Michael Fielding's life used to be hell. As a young boy with severe asthma and countless allergies, every day was a battle against strong perfumes, pollen, cut grass, car pollution, dairy products and ignorant teachers.

Two years ago, Michael and his mother Jackie told The Independent on Sunday how his life was slowly being transformed by leaving the polluted streets of south London for rural West Sussex. Now aged 13, Michael is still very vulnerable, but for the first time in his life he is in control of his symptoms. And his mother finally feels that people understand.

In the two years since the IoS launched its award-winning campaign to help Britain's 5.2 million asthmatics, there have been two developments for Michael: he now has a "medical statement" giving him rights to the correct care and help at school, and the Fieldings have noticed a change in awareness.

"Two years ago, I started to feel like an alien but now people are much more clued in to what I'm talking about," said his mother.

That change in attitudes has also been detected by the National Asthma Campaign (NAC). For the first time since the true scale of Britain's asthma epidemic first emerged in the late 1990s, health ministers now mention the disease in speeches. Last month, the Secretary of State for Health, John Reid, listed asthma, alongside diabetes, as one of two chronic diseases that the NHS should prioritise.

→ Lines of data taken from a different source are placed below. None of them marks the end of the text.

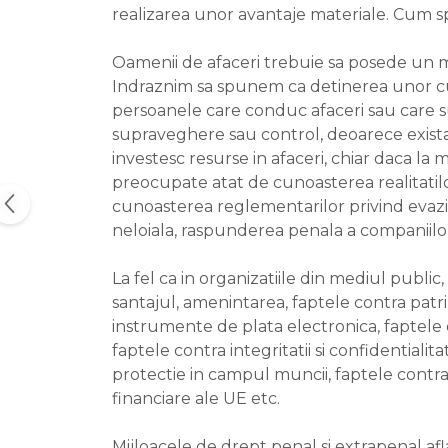
realizarea unor avantaje materiale. Cum sp
Oamenii de afaceri trebuie sa posede un mi
Indraznim sa spunem ca detinerea unor cuno
persoanele care conduc afaceri sau care sunt
supraveghere sau control, deoarece exista r
investesc resurse in afaceri, chiar daca la m
preocupate atat de cunoasterea realitatil
cunoasterea reglementarilor privind evaziun
neloiala, raspunderea penala a companiilor
La fel ca in organizatiile din mediul public,
santajul, amenintarea, faptele contra patr
instrumente de plata electronica, faptele 
faptele contra integritatii si confidentialita
protectie in campul muncii, faptele contra 
financiare ale UE etc.
Mijloacele de drept penal si extrapenal af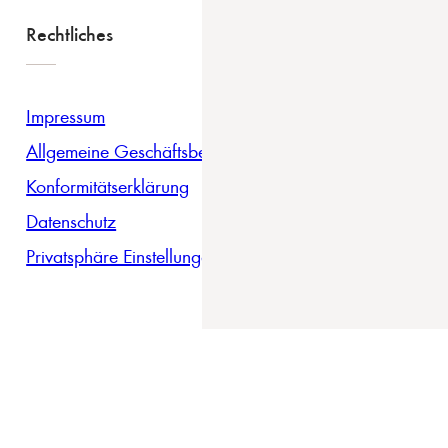
Rechtliches
Impressum
Allgemeine Geschäftsbedingungen
Konformitätserklärung
Datenschutz
Privatsphäre Einstellungen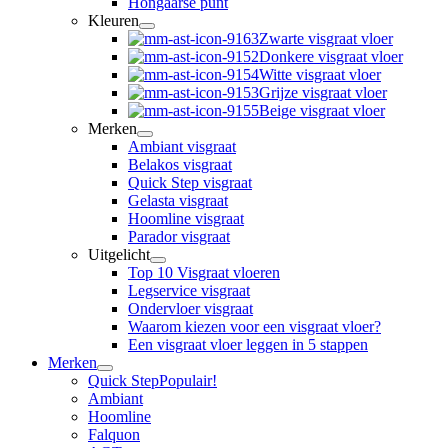
Hongaarse punt
Kleuren
Zwarte visgraat vloer
Donkere visgraat vloer
Witte visgraat vloer
Grijze visgraat vloer
Beige visgraat vloer
Merken
Ambiant visgraat
Belakos visgraat
Quick Step visgraat
Gelasta visgraat
Hoomline visgraat
Parador visgraat
Uitgelicht
Top 10 Visgraat vloeren
Legservice visgraat
Ondervloer visgraat
Waarom kiezen voor een visgraat vloer?
Een visgraat vloer leggen in 5 stappen
Merken
Quick Step
Populair!
Ambiant
Hoomline
Falquon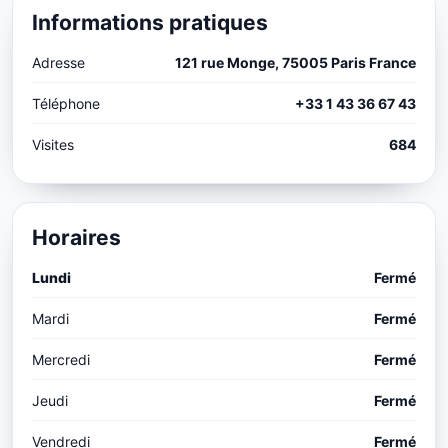
Informations pratiques
Adresse
121 rue Monge, 75005 Paris France
Téléphone
+33 1 43 36 67 43
Visites
684
Horaires
Lundi
Fermé
Mardi
Fermé
Mercredi
Fermé
Jeudi
Fermé
Vendredi
Fermé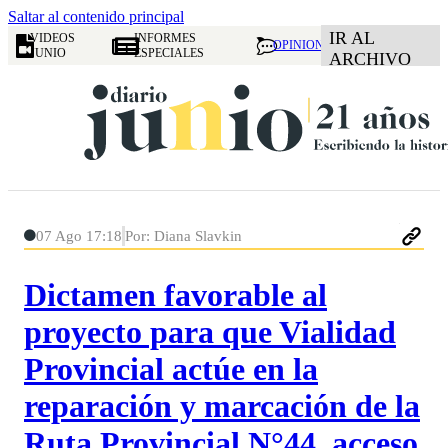
Saltar al contenido principal
IR AL
VIDEOS
INFORMES
OPINION
JUNIO
ESPECIALES
ARCHIVO
07 Ago 17:18
Por: Diana Slavkin
Dictamen favorable al
proyecto para que Vialidad
Provincial actúe en la
reparación y marcación de la
Ruta Provincial N°44, acceso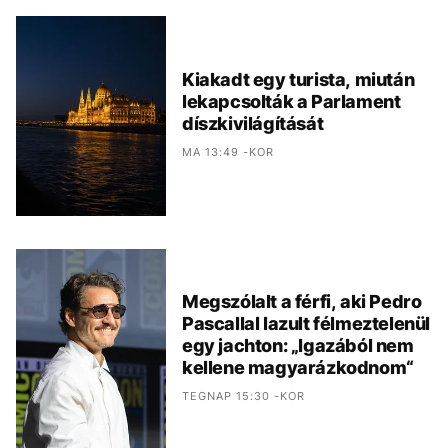
Kiakadt egy turista, miután
lekapcsolták a Parlament
díszkivilágítását
MA 13:49 -KOR
Megszólalt a férfi, aki Pedro
Pascallal lazult félmeztelenül
egy jachton: „Igazából nem
kellene magyarázkodnom“
TEGNAP 15:30 -KOR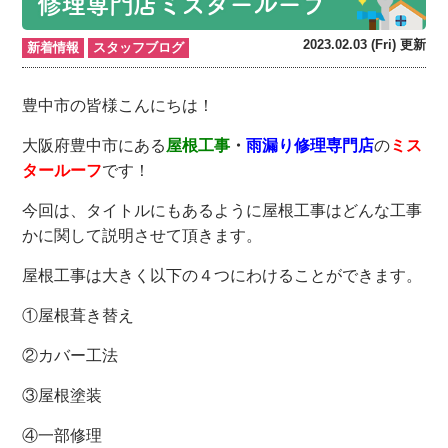
修理専門店ミスタールーフ
2023.02.03 (Fri) 更新
新着情報
スタッフブログ
豊中市の皆様こんにちは！
大阪府豊中市にある
屋根工事
・
雨漏り修理専門店
の
ミス
タールーフ
です！
今回は、タイトルにもあるように屋根工事はどんな工事
かに関して説明させて頂きます。
屋根工事は大きく以下の４つにわけることができます。
①屋根葺き替え
②カバー工法
③屋根塗装
④一部修理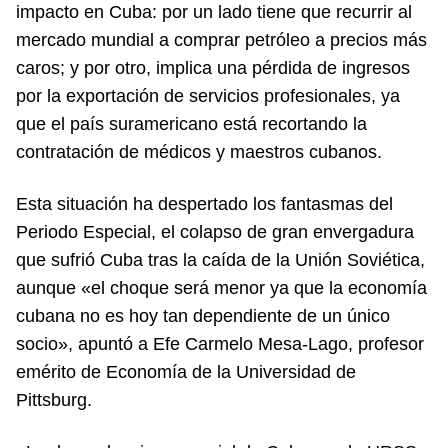
impacto en Cuba: por un lado tiene que recurrir al
mercado mundial a comprar petróleo a precios más
caros; y por otro, implica una pérdida de ingresos
por la exportación de servicios profesionales, ya
que el país suramericano está recortando la
contratación de médicos y maestros cubanos.
Esta situación ha despertado los fantasmas del
Periodo Especial, el colapso de gran envergadura
que sufrió Cuba tras la caída de la Unión Soviética,
aunque «el choque será menor ya que la economía
cubana no es hoy tan dependiente de un único
socio», apuntó a Efe Carmelo Mesa-Lago, profesor
emérito de Economía de la Universidad de
Pittsburg.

And the plight of Britain's 1.4 million children with asthma should be directly addressed, at least in part, this summer when the Department of Health issues official guidelines on treating asthma as part of its "national service framework" for children.

In line with our campaign demands in 2002, Education ministers are meeting asthma campaigners to plan new strategies for schools. Councils such as those in Leeds, Richmond upon Thames in Surrey, Newham in East London, and Oxfordshire are considering asthma in their schools, housing and transport policies. The construction of non-polluting cars is slowly moving up the Department for Transport agenda, while in London, congestion charging has significantly cut car use in the centre.

But according to Donna Covey, the NAC's chief executive, this progress is a very good start but not the solution. "Two or three years ago, we would struggle to find a Health minister who ever said the word 'asthma'. Now they know asthma is a problem, and are starting to talk about solutions. The next stage is to get them to invest. If the UK is top of the league table for asthma prevalence it has to be top of the league for finding a solution," she said.

"We would like to think our work and The Independent on Sunday's work has been part of making that happen, but there's still a long way to go. Asthma still isn't a government priority."

There are several other significant gaps in government policies on preventing asthma, any of which offer compelling reasons for continuing to campaign for awareness of the disease. Progress on meeting our key demands to tackle air pollution and build greener cars has been slow, particularly given the new evidence that traffic fumes causes asthma.

The NAC says calls by the Department for Education and the Welsh Assembly for 27,000 schools to implement national guidelines have produced only "very patchy" results - chiefly because ministers have failed to make caring for asthmatic schoolchildren a statutory priority. Until they do, Michael Fielding will remain one of the lucky few.